A school in San Diego uses a “facility dog” to offer children a kind of healing that humans sometimes cannot provide.

It used to take Mary Skrabucha five minutes to walk across the campus of The O’Farrell Charter School in San Diego. Now it takes her twenty, because with Sejera — a golden retriever — by her side, kids and teachers are constantly stopping to say hello.

Sejera isn’t your average friendly retriever. She’s a trained “facility dog” who works with Skrabucha in Family Support Services, The O’Farrell School’s one-stop shop for everything from counseling to applying for food stamps to buying towels donated from Bed Bath & Beyond. In a school that serves students whose families struggle in a variety of ways — poverty, neighborhood gangs, foster care, incarcerated parents — Sejera has become vital to many students’ emotional and psychological well-being.

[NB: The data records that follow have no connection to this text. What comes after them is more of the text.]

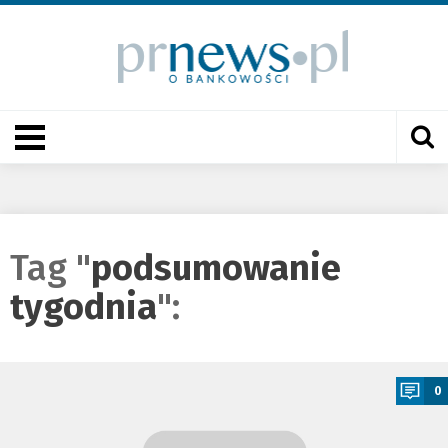
Tag "
podsumowanie
tygodnia
":
a
0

This is no small job. Researchers over the last decade have amassed a sobering body of evidence showing the inability of stressed students to learn.  If a kid is living in an abusive home, for example, or a violent neighborhood, his mind is physically incapable of absorbing lessons when he steps into the classroom. That’s before counting factors like hunger, physical impairment, or diagnosed learning disabilities.

Skrabucha had a dog in school before, a terrier that was popular with the kids. But Sejera is the first facility dog, meaning a canine that is trained, but not to the level of a therapy or service dog. Skrabucha had to meet with Sejera’s original handler twice a week for four months to transition the retriever, and Sejera herself went through two years of training with Paws’itive Teams, an organization that trains dogs for a variety of services, from helping veterans suffering from PTSD to accompanying children who have to testify in court, against an abuser for example. The dog may be able to provide comfort in a frightening and traumatic situation.

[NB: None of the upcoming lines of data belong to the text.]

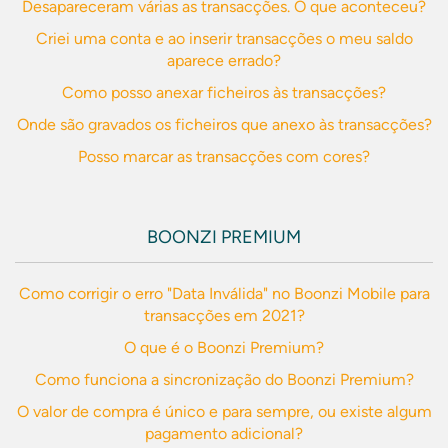
Desapareceram várias as transacções. O que aconteceu?
Criei uma conta e ao inserir transacções o meu saldo
aparece errado?
Como posso anexar ficheiros às transacções?
Onde são gravados os ficheiros que anexo às transacções?
Posso marcar as transacções com cores?
BOONZI PREMIUM
Como corrigir o erro "Data Inválida" no Boonzi Mobile para
transacções em 2021?
O que é o Boonzi Premium?
Como funciona a sincronização do Boonzi Premium?
O valor de compra é único e para sempre, ou existe algum
pagamento adicional?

At the O'Farrell School, Skrabucha gives a speech at the beginning of each year focused on a whole-child approach to teaching. "You're taught how to teach," she tells the teachers. "But you have to remember that kids are coming in with a suitcase full of baggage. You have a curriculum you need to get through, buy Johnny may have witnessed his dad beating his mom the night before, or he may have had not breakfast. You have to recognize when Johnny just can't learn today, and send him down to my office so we can work with him."